Его рука дрогнула на ее губах.
Рапсодия не сводила широко распахнутых от удивления изумрудных глаз с Анборна. Потом она немного успокоилась и легонько коснулась пальцами его ладони, все еще лежавшей на ее губах, и осторожно отвела от своего лица.
— Хорошо, Анборн, — тихо ответила она, — я тебе верю.
Она вглядывалась в лицо Анборна, пытаясь понять причины его тревоги. Рапсодия, конечно, знала, что Анборн вел в сражения армии своего отца против армий матери во время Намерьенской войны, и, без сомнения, он на себе испытал силу жестокости Энвин. Но война закончилась более четырехсот лет назад, генерал помирился со своими прежними противниками и похоронил давнюю ненависть. Сила его гнева поразила Рапсодию.
Несколько мгновений они молча смотрели друг на друга, и королева намерьенов робко улыбнулась, надеясь изменить его настроение. Ярость генерала погасла, и Анборн взглянул на нее ясными глазами.
— Мне пора, — вздохнул он и тряхнул головой, словно прогоняя остатки тяжелого сна. — Юный Гвидион ждет меня, он уже рвется в бой. — Внезапно он принял какое-то решение и жестом попросил Рапсодию наклониться пониже. — Я хочу еще кое-что тебе сказать напоследок.

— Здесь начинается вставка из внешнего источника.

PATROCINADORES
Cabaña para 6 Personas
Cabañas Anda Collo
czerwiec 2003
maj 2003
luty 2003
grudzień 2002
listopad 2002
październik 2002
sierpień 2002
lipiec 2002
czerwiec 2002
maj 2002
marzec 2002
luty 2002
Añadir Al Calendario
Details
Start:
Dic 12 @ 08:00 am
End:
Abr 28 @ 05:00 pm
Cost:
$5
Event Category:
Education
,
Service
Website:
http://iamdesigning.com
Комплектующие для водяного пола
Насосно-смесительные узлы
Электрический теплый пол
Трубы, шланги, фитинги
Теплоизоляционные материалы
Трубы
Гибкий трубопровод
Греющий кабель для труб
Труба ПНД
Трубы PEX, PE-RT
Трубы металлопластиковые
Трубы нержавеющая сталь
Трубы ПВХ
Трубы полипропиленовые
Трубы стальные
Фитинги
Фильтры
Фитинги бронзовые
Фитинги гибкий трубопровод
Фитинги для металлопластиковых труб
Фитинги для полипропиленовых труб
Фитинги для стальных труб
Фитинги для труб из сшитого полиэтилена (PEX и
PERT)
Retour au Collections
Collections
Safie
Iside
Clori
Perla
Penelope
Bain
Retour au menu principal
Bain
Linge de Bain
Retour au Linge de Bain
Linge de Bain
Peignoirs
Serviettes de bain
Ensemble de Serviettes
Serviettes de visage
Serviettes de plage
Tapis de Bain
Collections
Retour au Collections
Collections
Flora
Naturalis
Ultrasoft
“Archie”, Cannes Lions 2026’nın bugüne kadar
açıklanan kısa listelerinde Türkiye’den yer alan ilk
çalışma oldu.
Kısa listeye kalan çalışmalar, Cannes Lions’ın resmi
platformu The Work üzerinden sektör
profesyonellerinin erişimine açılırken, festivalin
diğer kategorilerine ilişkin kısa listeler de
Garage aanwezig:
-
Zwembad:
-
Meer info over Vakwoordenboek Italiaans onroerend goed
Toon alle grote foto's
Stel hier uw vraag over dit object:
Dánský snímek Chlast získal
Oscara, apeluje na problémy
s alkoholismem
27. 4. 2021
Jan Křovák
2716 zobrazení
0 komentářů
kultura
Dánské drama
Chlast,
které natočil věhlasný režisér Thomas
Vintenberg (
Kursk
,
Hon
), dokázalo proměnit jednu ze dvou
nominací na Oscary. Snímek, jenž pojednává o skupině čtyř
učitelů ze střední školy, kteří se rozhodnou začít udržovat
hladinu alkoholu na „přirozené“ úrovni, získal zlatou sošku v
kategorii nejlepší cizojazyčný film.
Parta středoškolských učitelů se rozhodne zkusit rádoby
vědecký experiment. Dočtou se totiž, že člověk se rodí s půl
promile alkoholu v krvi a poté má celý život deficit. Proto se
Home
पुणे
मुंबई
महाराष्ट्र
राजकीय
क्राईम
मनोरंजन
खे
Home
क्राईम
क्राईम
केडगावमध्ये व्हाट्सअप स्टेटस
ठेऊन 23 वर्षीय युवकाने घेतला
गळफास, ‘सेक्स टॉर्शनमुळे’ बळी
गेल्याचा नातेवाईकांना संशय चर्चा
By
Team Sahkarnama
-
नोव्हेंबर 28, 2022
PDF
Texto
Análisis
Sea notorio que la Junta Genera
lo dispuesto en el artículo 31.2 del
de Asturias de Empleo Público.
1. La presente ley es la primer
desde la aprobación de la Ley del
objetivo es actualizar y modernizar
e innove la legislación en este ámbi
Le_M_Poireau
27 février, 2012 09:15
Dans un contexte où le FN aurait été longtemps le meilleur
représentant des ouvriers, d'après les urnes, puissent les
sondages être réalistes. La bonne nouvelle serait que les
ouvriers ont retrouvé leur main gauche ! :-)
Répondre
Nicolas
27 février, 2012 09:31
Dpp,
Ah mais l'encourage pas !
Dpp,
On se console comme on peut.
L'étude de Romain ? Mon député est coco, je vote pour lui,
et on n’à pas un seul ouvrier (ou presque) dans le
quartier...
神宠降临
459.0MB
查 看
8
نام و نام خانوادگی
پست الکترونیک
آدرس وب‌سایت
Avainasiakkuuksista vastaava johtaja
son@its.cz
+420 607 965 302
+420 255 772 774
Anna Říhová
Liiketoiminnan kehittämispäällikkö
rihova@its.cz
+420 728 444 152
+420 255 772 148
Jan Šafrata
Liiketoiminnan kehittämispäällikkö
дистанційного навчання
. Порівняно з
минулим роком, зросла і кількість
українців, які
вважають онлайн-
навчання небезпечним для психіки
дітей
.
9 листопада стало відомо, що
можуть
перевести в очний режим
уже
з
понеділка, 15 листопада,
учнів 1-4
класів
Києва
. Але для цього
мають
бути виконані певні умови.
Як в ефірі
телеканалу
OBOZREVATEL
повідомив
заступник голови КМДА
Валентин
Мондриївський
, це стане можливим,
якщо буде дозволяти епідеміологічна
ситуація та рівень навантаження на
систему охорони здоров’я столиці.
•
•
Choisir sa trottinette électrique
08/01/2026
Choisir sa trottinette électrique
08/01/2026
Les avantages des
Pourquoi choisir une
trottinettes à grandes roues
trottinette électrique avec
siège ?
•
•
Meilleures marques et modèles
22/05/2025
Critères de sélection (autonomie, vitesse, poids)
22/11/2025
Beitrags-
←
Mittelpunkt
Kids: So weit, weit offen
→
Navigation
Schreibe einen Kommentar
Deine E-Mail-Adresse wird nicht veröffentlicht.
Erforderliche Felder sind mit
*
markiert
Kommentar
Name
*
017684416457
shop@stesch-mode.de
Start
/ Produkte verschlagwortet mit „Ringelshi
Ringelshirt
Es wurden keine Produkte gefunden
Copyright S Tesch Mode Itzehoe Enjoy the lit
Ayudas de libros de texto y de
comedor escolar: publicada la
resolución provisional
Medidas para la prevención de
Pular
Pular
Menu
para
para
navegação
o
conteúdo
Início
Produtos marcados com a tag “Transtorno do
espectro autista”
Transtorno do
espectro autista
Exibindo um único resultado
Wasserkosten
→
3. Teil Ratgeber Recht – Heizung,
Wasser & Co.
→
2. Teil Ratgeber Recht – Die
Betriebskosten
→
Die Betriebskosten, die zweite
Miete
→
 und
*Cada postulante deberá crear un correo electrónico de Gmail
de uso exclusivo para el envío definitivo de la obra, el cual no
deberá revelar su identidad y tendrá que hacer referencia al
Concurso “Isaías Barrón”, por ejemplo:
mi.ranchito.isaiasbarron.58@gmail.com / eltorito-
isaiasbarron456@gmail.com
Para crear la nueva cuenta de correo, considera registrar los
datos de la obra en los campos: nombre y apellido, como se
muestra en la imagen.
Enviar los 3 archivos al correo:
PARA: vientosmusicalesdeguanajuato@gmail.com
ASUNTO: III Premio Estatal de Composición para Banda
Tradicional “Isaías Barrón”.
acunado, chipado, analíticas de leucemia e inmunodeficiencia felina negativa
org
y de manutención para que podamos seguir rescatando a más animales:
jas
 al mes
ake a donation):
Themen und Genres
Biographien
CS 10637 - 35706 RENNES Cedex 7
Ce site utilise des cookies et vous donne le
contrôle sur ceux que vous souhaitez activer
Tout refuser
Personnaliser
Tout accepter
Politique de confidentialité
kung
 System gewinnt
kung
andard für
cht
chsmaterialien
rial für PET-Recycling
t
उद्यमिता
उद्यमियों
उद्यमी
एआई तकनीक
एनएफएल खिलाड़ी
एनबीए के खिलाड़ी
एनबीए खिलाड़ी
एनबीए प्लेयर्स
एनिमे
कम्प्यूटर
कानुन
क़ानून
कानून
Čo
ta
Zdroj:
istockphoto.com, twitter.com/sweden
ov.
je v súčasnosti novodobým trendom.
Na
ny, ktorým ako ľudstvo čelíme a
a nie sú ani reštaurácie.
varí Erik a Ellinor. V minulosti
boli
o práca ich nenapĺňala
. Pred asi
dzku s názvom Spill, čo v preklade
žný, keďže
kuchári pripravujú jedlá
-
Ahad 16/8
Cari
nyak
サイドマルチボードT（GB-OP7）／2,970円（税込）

На случай, если я не вернусь.
Рапсодия побледнела.
— Даже не думай об этом и не произноси вслух, — испуганно прошептала она.
Анборн слабо улыбнулся.
— Такая возможность появляется всякий раз, когда люди расстаются. Разве не ты сама говорила мне об этом?
— Говорила. Но мне не нравится, когда эти слова произносишь
— Вовсе нет, просто я хотел сказать одной Дающей Имя лиринке то, что никогда никому не произносил вслух. Ради истории. Мои родители были эгоистичными, недальновидными монархами, которые позволили своим мелким разногласиям превратиться в войну, из-за их жажды власти уничтожившую замечательную цивилизацию, которую создал их народ на пустом месте. Чтобы описать Энвин и Гвиллиама, их алчность и самовлюбленность, достаточно одного слова — зло.
Он на секунду замолчал, а потом заговорил таким тихим голосом, что Рапсодии пришлось напрячь свой слух, чтобы его услышать.
— И хотя, возможно, многие скажут, что я пристрастен, и откажутся мне верить, я клянусь тебе, Рапсодия: мой отец, Гвиллиам, отличался невероятным эгоизмом, что и привело его к злу, а вот Энвин была порочной и безнравственной на гораздо более глубоком уровне. Ллаурон наверняка со мной не согласится — если пожелает появиться из эфира или из других стихий, где бы он там сейчас ни обитал, — поскольку всегда принимал сторону матери, но, несмотря на все доводы моего брата, я могу сказать тебе на основании собственного опыта, что Энвин была настоящим воплощением зла. Она не имела души, моя мать была проклята способностью видеть только Прошлое, которое постоянно напоминало об обидах, нанесенных ей, унижениях и предательствах — обо всем, что люди обычно стараются похоронить в прошлом, чтобы получить возможность двигаться вперед. Может быть, всякий, кто попал бы в такое положение, стал бы злым. Но безжалостность Энвин имеет более глубокие корни. Нет ни малейших сомнений, что именно она позволила демону, которого ты и твои друзья уничтожили, обрести такую силу, скрываться в течение долгих столетий и лелеять свои планы мести. Но я знаю больше, много больше. И могу сказать тебе, что в те мгновения, когда я смотрел в глаза своей матери, я видел Подземные Палаты. И пусть она навечно там и останется.
Он дал сигнал носильщикам, чтобы они вынесли его из комнаты, оставив ошеломленную Рапсодию одну.
25
Логово Элинсинос осталось точно таким же, каким Рапсодия его запомнила.
Нынешнее путешествие, проделанное вместе с Эши, получилось совсем не таким трудным, как предыдущее. Тогда они не верили друг другу и вся земля была полна скрытым злом, пропитана ядом невидимого ф'дора, в результате даже союзники смотрели друг на друга с подозрением. Теперь, когда они ехали в пещеру, спрятанную меж камней на склоне холма возле маленького лесного озера, во власти любви и радостного ожидания рождения ребенка, король и королева намерьенов с теплотой вспоминали о своем первом путешествии, навсегда похоронив недоверие и язвительность.
Озеро у подножия холма замерзло, и на его покрытой льдом поверхности, как в зеркале, отражались стоящие вдоль берега деревья.
Из глубин пещеры послышался голос, в котором одновременно сливались сопрано, тенор и бас:
— Привет, Прелестница. Ты привела с собой мужа и ребенка. Как мило.
Рапсодия рассмеялась:
— Привет, Элинсинос, мы можем войти?
— Да, конечно, заходите.
Эши и Рапсодия по узенькой тропе спустились в драконье логово.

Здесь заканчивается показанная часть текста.